The stanchion has been repeatedly straitened has undergone enough stress cycles as to degrade the integrity of the tube. This, obviously, is undesirable. This can be detected by lubricating the tube slightly and running your hand up and down the tube to detect anomolies in the surface. Any surface anomolies on the stanchion will result in ongoing fork seal issues. As the fork seal passes by the surface anomoly it will quickly degrade the seal or allow oil to pass by resulting in oil leaks that can effect the brake rotor or tire surface which, in both cases, could prove to be a safety issue for the rider.


I've personally straightened many stanchions at shops and at home with excellent results.
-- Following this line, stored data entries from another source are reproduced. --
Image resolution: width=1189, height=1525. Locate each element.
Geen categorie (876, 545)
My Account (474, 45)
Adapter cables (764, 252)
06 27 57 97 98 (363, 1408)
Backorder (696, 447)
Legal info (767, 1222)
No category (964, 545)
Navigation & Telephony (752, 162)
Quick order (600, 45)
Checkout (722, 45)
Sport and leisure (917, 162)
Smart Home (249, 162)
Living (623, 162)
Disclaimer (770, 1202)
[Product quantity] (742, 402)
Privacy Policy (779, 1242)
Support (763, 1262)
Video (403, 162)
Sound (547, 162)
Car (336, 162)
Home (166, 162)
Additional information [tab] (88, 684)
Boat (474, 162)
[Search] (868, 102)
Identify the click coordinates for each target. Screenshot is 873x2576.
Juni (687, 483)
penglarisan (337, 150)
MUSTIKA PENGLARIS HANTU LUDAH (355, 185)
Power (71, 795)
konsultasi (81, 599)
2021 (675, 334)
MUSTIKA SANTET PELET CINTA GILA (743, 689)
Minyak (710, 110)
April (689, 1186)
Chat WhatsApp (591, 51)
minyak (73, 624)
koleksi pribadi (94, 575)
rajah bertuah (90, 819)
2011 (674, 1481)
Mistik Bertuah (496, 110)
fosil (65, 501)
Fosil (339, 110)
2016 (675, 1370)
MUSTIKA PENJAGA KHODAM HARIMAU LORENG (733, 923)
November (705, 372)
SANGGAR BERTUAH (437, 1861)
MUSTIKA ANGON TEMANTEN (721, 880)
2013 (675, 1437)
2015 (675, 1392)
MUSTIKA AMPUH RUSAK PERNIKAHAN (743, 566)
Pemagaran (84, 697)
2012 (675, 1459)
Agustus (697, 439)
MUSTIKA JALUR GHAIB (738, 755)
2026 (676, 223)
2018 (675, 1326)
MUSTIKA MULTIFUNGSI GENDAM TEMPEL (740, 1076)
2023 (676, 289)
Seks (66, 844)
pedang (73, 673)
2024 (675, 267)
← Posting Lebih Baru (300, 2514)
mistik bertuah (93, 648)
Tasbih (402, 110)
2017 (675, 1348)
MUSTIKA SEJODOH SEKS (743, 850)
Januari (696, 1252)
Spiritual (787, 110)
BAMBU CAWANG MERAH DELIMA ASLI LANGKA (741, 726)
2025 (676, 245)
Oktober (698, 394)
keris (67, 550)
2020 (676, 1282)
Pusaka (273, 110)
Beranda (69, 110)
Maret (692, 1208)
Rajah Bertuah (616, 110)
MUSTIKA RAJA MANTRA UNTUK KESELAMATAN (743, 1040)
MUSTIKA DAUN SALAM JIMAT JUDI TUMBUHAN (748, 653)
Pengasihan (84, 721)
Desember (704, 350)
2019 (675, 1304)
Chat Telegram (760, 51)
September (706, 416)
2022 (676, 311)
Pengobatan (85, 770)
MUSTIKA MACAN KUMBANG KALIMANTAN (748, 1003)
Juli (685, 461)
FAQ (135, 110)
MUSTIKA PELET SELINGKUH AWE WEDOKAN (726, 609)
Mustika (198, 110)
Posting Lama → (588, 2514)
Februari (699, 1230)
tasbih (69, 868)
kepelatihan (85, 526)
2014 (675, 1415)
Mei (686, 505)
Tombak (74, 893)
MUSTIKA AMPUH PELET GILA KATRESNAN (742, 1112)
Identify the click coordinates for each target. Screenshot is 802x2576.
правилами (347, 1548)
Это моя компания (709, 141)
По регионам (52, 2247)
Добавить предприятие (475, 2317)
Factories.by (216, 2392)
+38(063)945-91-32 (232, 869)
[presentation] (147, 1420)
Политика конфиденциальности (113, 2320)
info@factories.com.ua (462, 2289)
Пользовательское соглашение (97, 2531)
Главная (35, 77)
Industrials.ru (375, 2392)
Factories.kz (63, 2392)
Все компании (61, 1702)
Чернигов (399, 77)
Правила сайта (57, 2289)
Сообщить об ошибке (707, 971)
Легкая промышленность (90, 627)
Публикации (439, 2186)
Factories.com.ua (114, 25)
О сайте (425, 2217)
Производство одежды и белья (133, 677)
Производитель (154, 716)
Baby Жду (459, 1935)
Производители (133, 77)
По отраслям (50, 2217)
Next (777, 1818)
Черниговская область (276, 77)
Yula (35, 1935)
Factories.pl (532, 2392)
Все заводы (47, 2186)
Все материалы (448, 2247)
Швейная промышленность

Another avenue for remediation is to simply replace the stanchion AND the plain bearings within the slider.

  • Yes your oil seal is broken , get than fixed asap.
  • Fork Bending on the FZ-S is a very common issue , though its a 43mm fork it bends quite easily, so slight bend might have caused due to driving fast onto a pothole or an accident as you say.
  • There are two things you can do for this situation.
  • Yes you can fix it but it will be still noticeable(if you know someone who does it then it might be close to perfect else you will still have a small bend) These slight bends wont affect your everyday riding much and definitely should not cause any safety issues since its not a fast bike.
  • If you are extremely concerned and want a perfectly straight handlebar then either you have to be friends with the guy with the hydraulic press or ignore this bike.
  • As for how the fork bends are removed , different shops use different machines for example most(Indian) shops use a rudimentary hydraulic piston with a pivot and a manual inspection of the forks by straightening slowly , this is the cheapest way to do and thus causing less precision.

Edit: I would also consider replacing the entire fork set which would solve this whole issue once and for all.

  • This was great info. And yes, I've noticed this with the FZ16's among the few people I know who've owned it.